Peak popularity is low, it’s plausible that there were a few dozens sometimes in the seventies. These is not a top #70
I like it, but suggest this tweak:
Instead of lines separating columns with dots, make individual vertical graphs. So ditch the light brown lines between columns and apply similarly-weighted lines to each tick on the scale for each column. I guess if you do that it’s basically a row of small multiples.
This occurred to me because on the average trend you can’t distinguish positive from negative for most of the chart.
Or retain the cleanness of the plot by only having a vertical line at the center of each scale, which conveniently corresponds to a tick mark in every instance.
Perfect! That’s all you need.
Is this a ggplot? If so, can you share the code?
+1
Or at least a hint!
Interesting, but I would still prefer a heatmap.
This looks promising! I wonder how it can be extended to “parallel histograms” or “parallel density plot.”
Great. The code please?!
James:
I’m warning you, the code is ugly, and it’s many years old:
I took a quick attempt with similar data using ggplot2. I also don’t want to be made fun of for my code lol.

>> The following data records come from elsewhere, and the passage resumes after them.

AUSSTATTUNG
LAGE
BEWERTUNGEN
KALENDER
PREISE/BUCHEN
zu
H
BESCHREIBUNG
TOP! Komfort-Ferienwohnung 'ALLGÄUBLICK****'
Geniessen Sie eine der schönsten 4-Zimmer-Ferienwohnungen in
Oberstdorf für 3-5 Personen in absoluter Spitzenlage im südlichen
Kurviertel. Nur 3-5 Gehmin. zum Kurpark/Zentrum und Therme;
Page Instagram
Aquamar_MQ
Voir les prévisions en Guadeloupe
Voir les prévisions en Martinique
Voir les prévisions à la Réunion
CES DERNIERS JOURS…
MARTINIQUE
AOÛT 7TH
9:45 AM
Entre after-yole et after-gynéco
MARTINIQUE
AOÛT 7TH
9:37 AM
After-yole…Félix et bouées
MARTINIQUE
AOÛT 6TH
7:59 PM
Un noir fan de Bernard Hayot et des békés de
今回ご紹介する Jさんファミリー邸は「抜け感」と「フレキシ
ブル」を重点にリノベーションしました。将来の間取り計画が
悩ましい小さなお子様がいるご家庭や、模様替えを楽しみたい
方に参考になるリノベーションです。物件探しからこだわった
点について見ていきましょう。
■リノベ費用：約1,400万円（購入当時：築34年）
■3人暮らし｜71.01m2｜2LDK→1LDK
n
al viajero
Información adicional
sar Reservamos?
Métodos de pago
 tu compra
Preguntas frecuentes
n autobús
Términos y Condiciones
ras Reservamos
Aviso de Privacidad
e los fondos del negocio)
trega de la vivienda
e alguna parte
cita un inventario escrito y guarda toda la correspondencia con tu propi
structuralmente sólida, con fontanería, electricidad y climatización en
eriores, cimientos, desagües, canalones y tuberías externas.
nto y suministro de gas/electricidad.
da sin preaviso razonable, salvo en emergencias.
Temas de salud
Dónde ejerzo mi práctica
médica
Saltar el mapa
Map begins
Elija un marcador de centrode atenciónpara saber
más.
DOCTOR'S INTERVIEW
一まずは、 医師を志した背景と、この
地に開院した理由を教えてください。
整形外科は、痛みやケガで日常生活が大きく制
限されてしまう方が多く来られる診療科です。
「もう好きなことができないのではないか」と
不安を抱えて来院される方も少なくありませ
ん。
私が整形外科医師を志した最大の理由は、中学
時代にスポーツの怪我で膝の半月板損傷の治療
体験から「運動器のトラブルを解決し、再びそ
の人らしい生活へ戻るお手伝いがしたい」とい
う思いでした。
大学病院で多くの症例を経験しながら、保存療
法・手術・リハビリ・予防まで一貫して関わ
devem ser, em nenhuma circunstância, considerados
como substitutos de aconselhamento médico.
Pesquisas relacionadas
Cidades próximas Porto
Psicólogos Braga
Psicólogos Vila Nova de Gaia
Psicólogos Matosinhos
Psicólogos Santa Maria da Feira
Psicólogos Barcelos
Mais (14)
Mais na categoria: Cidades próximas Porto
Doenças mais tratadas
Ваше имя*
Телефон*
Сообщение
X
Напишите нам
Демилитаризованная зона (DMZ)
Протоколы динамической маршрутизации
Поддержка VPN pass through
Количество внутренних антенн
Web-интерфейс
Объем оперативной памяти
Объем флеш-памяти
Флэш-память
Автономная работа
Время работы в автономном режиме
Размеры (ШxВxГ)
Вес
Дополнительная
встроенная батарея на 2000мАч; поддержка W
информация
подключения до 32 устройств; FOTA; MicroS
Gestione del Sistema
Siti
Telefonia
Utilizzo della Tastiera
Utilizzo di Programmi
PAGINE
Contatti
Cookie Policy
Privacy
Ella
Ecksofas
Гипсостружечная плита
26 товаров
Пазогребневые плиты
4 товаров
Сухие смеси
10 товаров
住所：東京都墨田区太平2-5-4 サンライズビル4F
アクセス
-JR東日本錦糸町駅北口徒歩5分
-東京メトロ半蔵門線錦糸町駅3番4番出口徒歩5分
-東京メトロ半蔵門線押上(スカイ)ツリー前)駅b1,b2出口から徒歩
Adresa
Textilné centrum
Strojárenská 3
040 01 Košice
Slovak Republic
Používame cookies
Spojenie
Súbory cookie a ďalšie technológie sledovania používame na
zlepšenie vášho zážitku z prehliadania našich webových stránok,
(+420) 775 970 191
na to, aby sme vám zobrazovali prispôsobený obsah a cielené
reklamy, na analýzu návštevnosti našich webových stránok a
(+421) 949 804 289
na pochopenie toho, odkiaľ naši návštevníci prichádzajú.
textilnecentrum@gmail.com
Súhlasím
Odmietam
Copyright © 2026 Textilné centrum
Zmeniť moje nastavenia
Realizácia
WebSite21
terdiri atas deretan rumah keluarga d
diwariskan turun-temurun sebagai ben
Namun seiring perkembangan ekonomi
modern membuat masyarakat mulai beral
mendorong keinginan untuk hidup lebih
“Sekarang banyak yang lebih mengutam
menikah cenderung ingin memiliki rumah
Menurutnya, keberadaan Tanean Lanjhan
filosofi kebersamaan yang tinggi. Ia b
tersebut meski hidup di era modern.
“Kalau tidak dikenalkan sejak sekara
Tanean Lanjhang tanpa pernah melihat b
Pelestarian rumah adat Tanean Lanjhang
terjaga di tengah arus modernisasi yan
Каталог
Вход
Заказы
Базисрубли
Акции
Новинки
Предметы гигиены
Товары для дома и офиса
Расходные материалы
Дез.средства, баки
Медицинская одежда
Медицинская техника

I now see this needs a title too, but you get the idea
library(ggplot2)
library(patchwork)
mtcars$car_name <- rownames(mtcars) # create new column for car names
# arrange data set in order of mpg
mtcars$car_name <- factor(mtcars$car_name, levels = mtcars$car_name[order(mtcars$mpg)])
mtcars$car_name
p1 <- ggplot(mtcars, aes(x=car_name, y=mpg)) +
geom_point(stat='identity', fill="black", size=2) +
scale_y_continuous(position = "right") +
theme(plot.margin = unit(c(0.2,0,0.2,0), "cm"),
axis.line.y = element_line("black", size= 1),
axis.line.x = element_line("black", size= 1)) +
labs(title="Car mpg") +
coord_flip()
p2 <- ggplot(mtcars, aes(x=car_name, y=hp)) +
geom_point(stat='identity', fill="black", size=2) +
scale_y_continuous(position = "right") +
theme(axis.text.y = element_blank(),
axis.ticks.y = element_blank(),
axis.title.y = element_blank(),
axis.line.y = element_line("black", size= 1),
axis.line.x = element_line("black", size= 1),
plot.margin = unit(c(0.2,0,0.2,0), "cm")) +
labs(title="Car hp") +
coord_flip()
p3 <- ggplot(mtcars, aes(x=car_name, y=wt)) +
geom_point(stat='identity', fill="black", size=2) +
scale_y_continuous(position = "right") +
theme(axis.text.y = element_blank(),
axis.ticks.y = element_blank(),
axis.title.y = element_blank(),
axis.line.y = element_line("black", size= 1),
axis.line.x = element_line("black", size= 1),
plot.margin = unit(c(0.2,0,0.2,0), "cm")) +
labs(title="Car weight") +
coord_flip()
p1 + p2 + p3
I was looking for something like this. I liked the the plot when Andrew presented it the other day and actually found someone who needs something like a parallel dot plot this morning. Serendipity.
I have not used base graphics in years so it may be easier for me to tackle this than Andrew’s function.
Many thanks to you and Andrew.
Thank you Andrew and Warren,
Saved me an hour of coading.
Very nice. I’m writing a book on How to Write for economists, and I might put this example in.
You omitted something crucial, though: a title to say what it’s about!
https://www.rasmusen.org/blog1/wp-admin/post.php?post=657&action=edit&classic-editor
Eric:
Oh yeah, graphs should always have titles or captions, or both. In this case, it’s a graph I prepared for a research project we never finished. This graph has never been published anywhere (except just now on this blog)!